◆ **WHAT TO WORK ON**
Take the lines below from the one with "velvære og arbejdsmiljø er af stor betydning." through the one with "bạn có thể liên" and retype them exactly. Include nothing else, and no pictures.

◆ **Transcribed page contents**

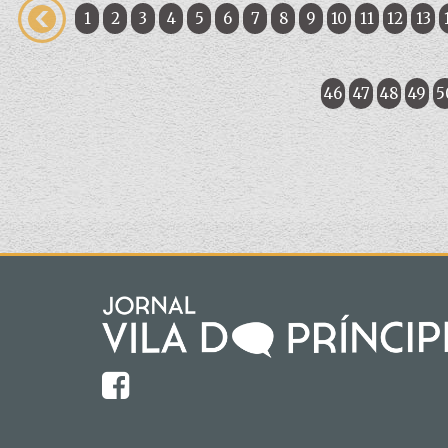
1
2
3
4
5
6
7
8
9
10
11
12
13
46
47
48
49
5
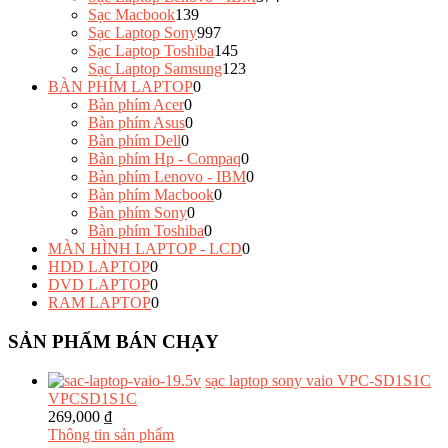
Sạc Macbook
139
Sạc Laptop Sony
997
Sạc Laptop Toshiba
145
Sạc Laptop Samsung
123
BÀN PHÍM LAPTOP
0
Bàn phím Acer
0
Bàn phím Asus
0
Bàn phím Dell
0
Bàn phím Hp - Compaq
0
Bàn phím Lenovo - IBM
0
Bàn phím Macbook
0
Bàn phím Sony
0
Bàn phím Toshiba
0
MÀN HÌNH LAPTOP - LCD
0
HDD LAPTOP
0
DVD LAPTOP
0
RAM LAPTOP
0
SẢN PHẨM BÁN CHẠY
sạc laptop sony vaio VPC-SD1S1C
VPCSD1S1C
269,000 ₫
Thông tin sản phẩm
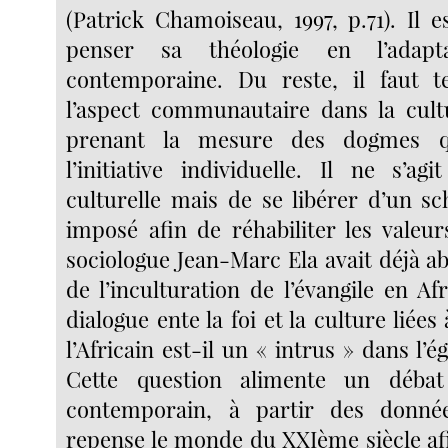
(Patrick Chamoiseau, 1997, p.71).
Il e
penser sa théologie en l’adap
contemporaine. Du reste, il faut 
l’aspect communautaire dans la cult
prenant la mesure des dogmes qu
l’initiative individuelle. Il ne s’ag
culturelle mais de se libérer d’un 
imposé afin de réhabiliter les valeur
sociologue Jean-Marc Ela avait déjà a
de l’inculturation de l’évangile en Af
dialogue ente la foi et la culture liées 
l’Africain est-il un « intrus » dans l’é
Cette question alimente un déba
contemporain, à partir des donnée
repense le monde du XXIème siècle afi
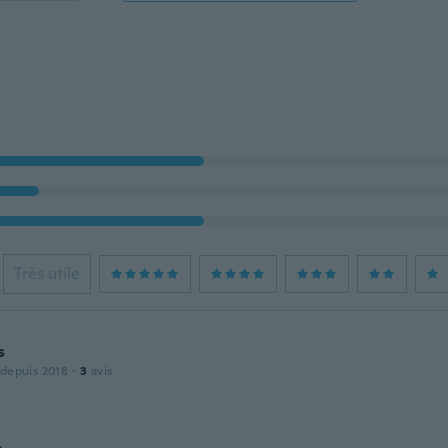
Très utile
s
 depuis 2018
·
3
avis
--
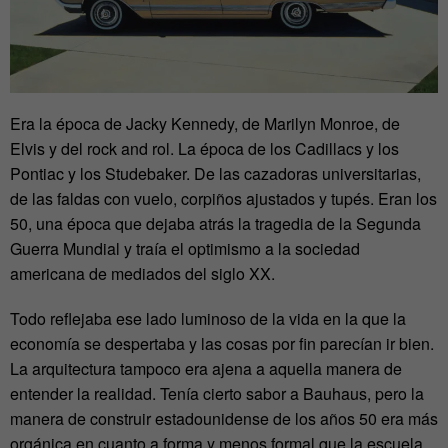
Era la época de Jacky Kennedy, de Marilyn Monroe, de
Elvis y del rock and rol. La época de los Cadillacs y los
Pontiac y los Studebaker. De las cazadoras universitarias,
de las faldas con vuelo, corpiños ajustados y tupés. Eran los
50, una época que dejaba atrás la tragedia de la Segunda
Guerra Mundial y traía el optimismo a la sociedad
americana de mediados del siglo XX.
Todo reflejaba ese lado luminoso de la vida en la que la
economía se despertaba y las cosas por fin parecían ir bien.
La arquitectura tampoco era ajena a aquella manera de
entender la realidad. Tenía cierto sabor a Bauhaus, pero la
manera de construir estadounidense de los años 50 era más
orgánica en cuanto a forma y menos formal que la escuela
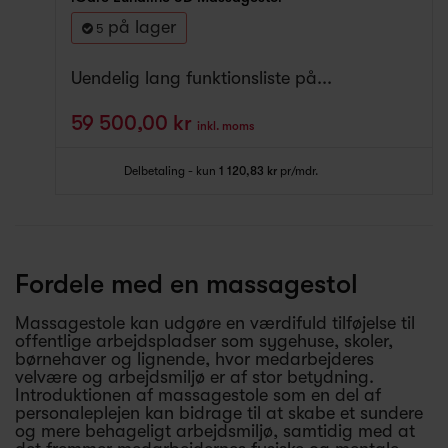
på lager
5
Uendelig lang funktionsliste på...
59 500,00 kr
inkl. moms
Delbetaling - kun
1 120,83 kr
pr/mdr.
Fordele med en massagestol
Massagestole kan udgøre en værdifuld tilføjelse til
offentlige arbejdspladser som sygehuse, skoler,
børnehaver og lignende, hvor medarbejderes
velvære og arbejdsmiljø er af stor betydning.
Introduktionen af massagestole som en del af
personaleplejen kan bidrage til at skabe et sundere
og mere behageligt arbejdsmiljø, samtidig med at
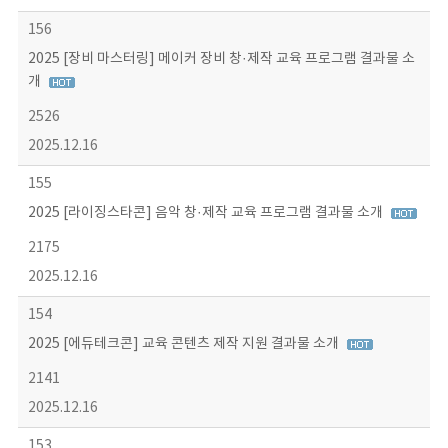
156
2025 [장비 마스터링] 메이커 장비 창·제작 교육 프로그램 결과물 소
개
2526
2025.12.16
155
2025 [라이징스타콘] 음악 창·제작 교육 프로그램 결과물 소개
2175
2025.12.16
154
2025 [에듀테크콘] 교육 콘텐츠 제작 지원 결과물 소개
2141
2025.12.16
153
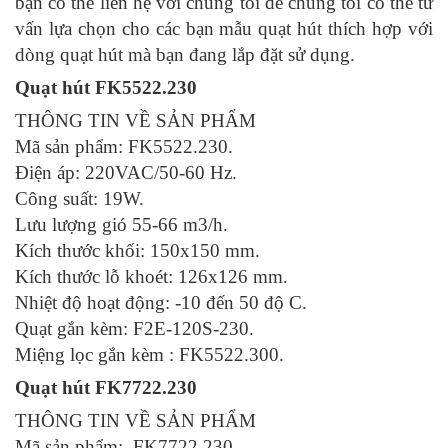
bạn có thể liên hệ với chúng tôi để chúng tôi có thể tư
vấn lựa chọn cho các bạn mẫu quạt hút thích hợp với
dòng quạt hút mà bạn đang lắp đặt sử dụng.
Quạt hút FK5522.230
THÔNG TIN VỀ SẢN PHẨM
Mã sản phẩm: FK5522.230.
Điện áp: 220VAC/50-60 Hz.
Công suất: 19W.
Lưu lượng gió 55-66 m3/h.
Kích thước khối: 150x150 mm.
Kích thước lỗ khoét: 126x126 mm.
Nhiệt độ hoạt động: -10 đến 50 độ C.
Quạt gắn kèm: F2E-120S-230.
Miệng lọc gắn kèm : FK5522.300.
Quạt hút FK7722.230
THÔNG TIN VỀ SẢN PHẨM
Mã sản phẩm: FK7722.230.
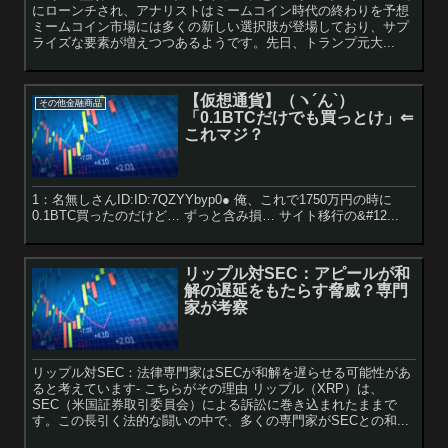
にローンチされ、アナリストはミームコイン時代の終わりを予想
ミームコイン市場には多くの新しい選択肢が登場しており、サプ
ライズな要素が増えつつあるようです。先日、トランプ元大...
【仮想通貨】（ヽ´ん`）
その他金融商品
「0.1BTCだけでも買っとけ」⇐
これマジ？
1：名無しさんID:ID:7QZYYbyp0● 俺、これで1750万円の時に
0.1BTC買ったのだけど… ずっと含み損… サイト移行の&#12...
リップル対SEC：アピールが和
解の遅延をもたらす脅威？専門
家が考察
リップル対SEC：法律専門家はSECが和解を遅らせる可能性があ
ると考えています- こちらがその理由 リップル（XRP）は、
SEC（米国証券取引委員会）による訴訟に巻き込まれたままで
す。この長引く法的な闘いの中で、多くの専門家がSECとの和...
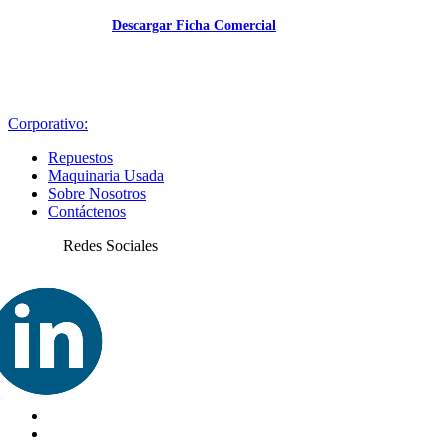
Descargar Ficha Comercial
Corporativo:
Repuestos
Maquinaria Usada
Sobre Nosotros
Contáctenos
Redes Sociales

◆ **TASK OUTPUT**
velvære og arbejdsmiljø er af stor betydning.
Introduktionen af massagestole som en del af
personaleplejen kan bidrage til at skabe et sundere
og mere behageligt arbejdsmiljø, samtidig med at
156
2025 [장비 마스터링] 메이커 장비 창·제작 교육 프로그램 결과물 소
개
2526
2025.12.16
155
2025 [라이징스타콘] 음악 창·제작 교육 프로그램 결과물 소개
2175
2025.12.16
154
2025 [에듀테크콘] 교육 콘텐츠 제작 지원 결과물 소개
2141
2025.12.16
153
bạn có thể liên hệ với chúng tôi để chúng tôi có thể tư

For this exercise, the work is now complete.